Egyptians are heading to the polls in half of the country's 27 provinces to cast votes in parliamentary runoff elections. Turnout is likely to be very low, as it was in the first round.
Polling stations opened on Tuesday in just over a half of Egypt's 27 provinces for two days of runoff voting for the first round of a parliamentary election. Turnout for the first round of voting held in 14 provinces last week was put at about 26.5 percent by the electoral commission, and voters are unlikely to be more numerous this time round.
"I urge Egyptians to strongly participate in this important electionto choose their representatives," said Egypt's Prime Minister Sharif Ismail in a statement. "It's in their hands to determine the turnout."
A polling station in Cairo's western Dokki district received only 20 voters within the first hour of the election, according to a polling officer. Those who did show up were government employees, ex-servicemen, retired bureaucrats and elderly people, reported an AFP correspondent.
More than 200 individual seats in the 596-seat assembly are at stake in the balloting, which is to take place on Tuesday and Wednesday.
Candidates loyal to President Abdel-Fattah el-Sissi are again expected to be the victors, in the absence of any significant opposition.
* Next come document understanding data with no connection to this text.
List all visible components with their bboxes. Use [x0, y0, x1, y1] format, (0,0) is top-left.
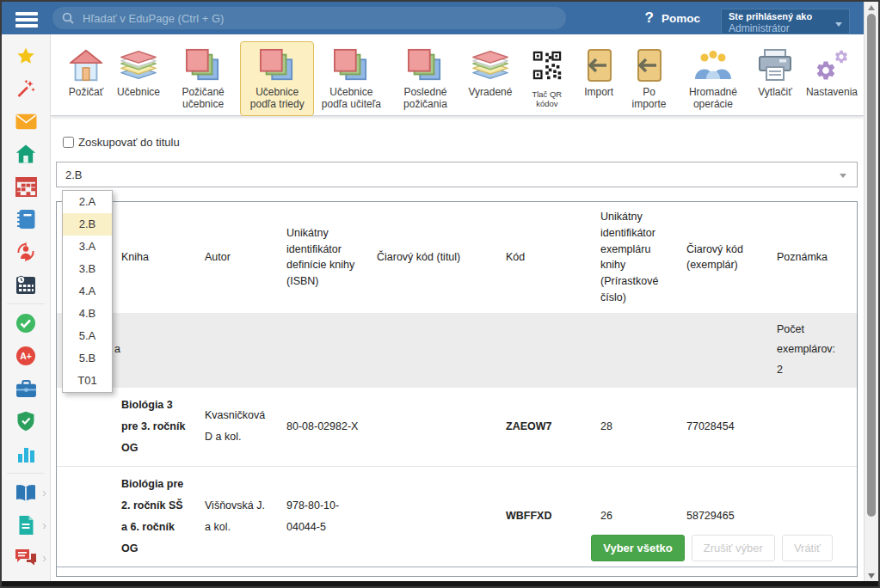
main-area: Požičať Učebnice Požičané učebnice Učebn… [51, 34, 864, 581]
help-label: Pomoc [662, 12, 700, 25]
class-option-t01[interactable]: T01 [63, 370, 112, 392]
cell-kod: ZAEOW7 [497, 388, 592, 467]
svg-text:A+: A+ [20, 351, 32, 361]
toolbar-item-ucebnice[interactable]: Učebnice [111, 41, 166, 103]
vertical-scrollbar[interactable] [864, 2, 878, 581]
cell-kniha: Biológia 3 pre 3. ročník OG [113, 388, 196, 467]
quill-icon [15, 580, 36, 581]
calendar-clock-icon [15, 275, 36, 295]
cell-barcode-title [368, 466, 497, 567]
sidebar-item-home[interactable] [2, 138, 50, 170]
sidebar-item-library[interactable]: › [2, 476, 50, 509]
sidebar-item-messages[interactable] [2, 105, 50, 138]
sidebar-item-documents[interactable]: › [2, 509, 50, 542]
toolbar-item-ucebnice-podla-triedy[interactable]: Učebnice podľa triedy [240, 41, 314, 116]
toolbar-item-label: Po importe [628, 86, 670, 111]
sidebar-item-attendance[interactable] [2, 307, 50, 340]
class-select-value: 2.B [65, 168, 83, 181]
toolbar-item-label: Učebnice podľa učiteľa [320, 86, 382, 111]
class-option-4a[interactable]: 4.A [63, 280, 112, 303]
logged-in-user-menu[interactable]: Ste prihlásený ako Administrátor [721, 9, 850, 34]
a-plus-circle-icon: A+ [15, 346, 36, 366]
count-label: Počet exemplárov: [777, 320, 848, 361]
scrollbar-thumb[interactable] [867, 14, 876, 517]
group-by-title-label: Zoskupovať do titulu [78, 136, 180, 149]
col-kniha: Kniha [113, 202, 196, 313]
layered-squares-icon [333, 46, 369, 84]
chevron-right-icon: › [42, 551, 46, 565]
toolbar-item-vyradene[interactable]: Vyradené [463, 41, 519, 103]
col-poznamka: Poznámka [768, 202, 857, 313]
sidebar-item-wizard[interactable] [2, 72, 50, 105]
count-value: 2 [777, 360, 848, 381]
toolbar-item-vytlacit[interactable]: Vytlačiť [750, 41, 800, 103]
chat-bubbles-icon [15, 548, 37, 567]
sidebar-item-timetable[interactable] [2, 170, 50, 203]
toolbar-item-import[interactable]: Import [575, 41, 622, 103]
scroll-down-icon[interactable] [868, 573, 875, 579]
class-option-3a[interactable]: 3.A [63, 236, 112, 258]
sidebar-item-signature[interactable] [2, 574, 50, 581]
col-kod: Kód [497, 202, 592, 313]
class-option-2a[interactable]: 2.A [63, 191, 112, 213]
sidebar-item-admin[interactable] [2, 405, 50, 438]
table-row[interactable]: Biológia 3 pre 3. ročník OG Kvasničková … [57, 388, 857, 467]
search-input[interactable] [81, 11, 557, 26]
col-isbn: Unikátny identifikátor definície knihy (… [278, 202, 368, 313]
toolbar-item-label: Požičané učebnice [172, 86, 234, 111]
help-button[interactable]: ? Pomoc [645, 9, 700, 27]
toolbar-item-label: Učebnice [117, 86, 160, 98]
house-icon [67, 46, 105, 84]
toolbar-item-label: Nastavenia [806, 86, 858, 98]
cell-exemplar-id: 28 [592, 388, 678, 467]
briefcase-icon [15, 380, 37, 398]
toolbar-item-posledne-pozicania[interactable]: Posledné požičania [388, 41, 462, 116]
toolbar-item-tlac-qr-kodov[interactable]: Tlač QR kódov [518, 41, 575, 114]
table-header-row: Kniha Autor Unikátny identifikátor defin… [57, 202, 857, 313]
scroll-up-icon[interactable] [868, 5, 875, 10]
magic-wand-icon [15, 78, 36, 99]
class-option-3b[interactable]: 3.B [63, 258, 112, 280]
return-button[interactable]: Vrátiť [782, 535, 833, 561]
sidebar-item-results[interactable] [2, 438, 50, 470]
group-by-title-checkbox[interactable] [63, 137, 74, 148]
library-toolbar: Požičať Učebnice Požičané učebnice Učebn… [51, 34, 864, 116]
home-icon [15, 144, 36, 163]
toolbar-item-po-importe[interactable]: Po importe [622, 41, 676, 116]
substitution-person-icon [15, 242, 36, 262]
global-search [52, 7, 566, 29]
toolbar-item-hromadne-operacie[interactable]: Hromadné operácie [676, 41, 750, 116]
sidebar-item-favorites[interactable] [2, 40, 50, 72]
toolbar-item-pozicat[interactable]: Požičať [61, 41, 111, 103]
sidebar-divider [7, 473, 45, 474]
sidebar-item-agenda[interactable] [2, 372, 50, 405]
class-option-5b[interactable]: 5.B [63, 347, 112, 370]
question-mark-icon: ? [645, 9, 654, 27]
class-select[interactable]: 2.B [56, 162, 858, 187]
class-option-4b[interactable]: 4.B [63, 303, 112, 325]
group-count-cell: Počet exemplárov: 2 [768, 313, 857, 388]
timetable-grid-icon [15, 177, 37, 197]
class-option-2b[interactable]: 2.B [63, 213, 112, 236]
books-table: Kniha Autor Unikátny identifikátor defin… [57, 202, 857, 567]
sidebar-item-grades[interactable]: A+ [2, 340, 50, 372]
select-all-button[interactable]: Vyber všetko [591, 535, 684, 561]
sidebar-item-calendar[interactable] [2, 268, 50, 301]
cancel-selection-button[interactable]: Zrušiť výber [692, 535, 775, 561]
cell-isbn: 978-80-10-04044-5 [278, 466, 368, 567]
sidebar-item-classbook[interactable] [2, 203, 50, 236]
sidebar-item-chat[interactable]: › [2, 542, 50, 574]
book-stack-icon [119, 46, 158, 84]
group-by-title-row: Zoskupovať do titulu [63, 135, 858, 149]
toolbar-item-ucebnice-podla-ucitela[interactable]: Učebnice podľa učiteľa [314, 41, 388, 116]
class-option-5a[interactable]: 5.A [63, 325, 112, 347]
sidebar-item-substitution[interactable] [2, 236, 50, 268]
toolbar-item-nastavenia[interactable]: Nastavenia [800, 41, 864, 103]
group-summary-row: a Počet exemplárov: 2 [57, 313, 857, 388]
hamburger-menu-icon[interactable] [15, 12, 38, 28]
col-autor: Autor [196, 202, 278, 313]
cell-autor: Višňovská J. a kol. [196, 466, 278, 567]
toolbar-item-label: Požičať [69, 86, 104, 98]
toolbar-item-pozicane-ucebnice[interactable]: Požičané učebnice [166, 41, 240, 116]
qr-code-icon [532, 46, 563, 84]
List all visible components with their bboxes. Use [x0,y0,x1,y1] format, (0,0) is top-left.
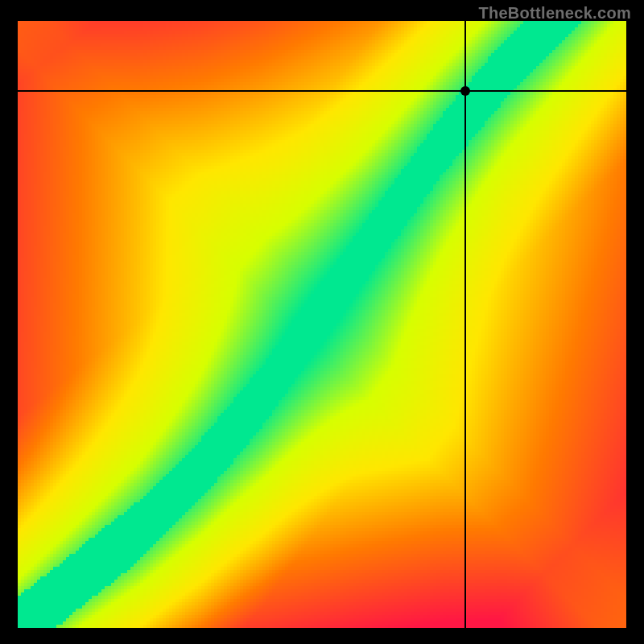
crosshair-horizontal [18,90,626,92]
crosshair-vertical [464,21,466,628]
heatmap-plot [18,21,626,628]
heatmap-canvas [18,21,626,628]
chart-container: TheBottleneck.com [0,0,644,644]
watermark-text: TheBottleneck.com [478,4,631,23]
data-point-marker [460,86,470,96]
The main opposition gropup, the Muslim Brotherhood, has been banned from taking part for being a "terrorist group," while several secular groups are either boycotting the poll or lack proper representation.
Elections in the remaining 13 provinces are to be held next month, and the two-round poll - the first parliamentary election since el-Sissi, as military chief, ousted Islamist President Mohammed Morsi in a 2013 coup - will end on December 2.
Egypt has been without a parliament since 2012, when the constitutional court declared as void the Islamist election victory that followed a popular uprising the previous year against President Hosni Mubarak.
El-Sissi has been ruling by decree since his election in 2014.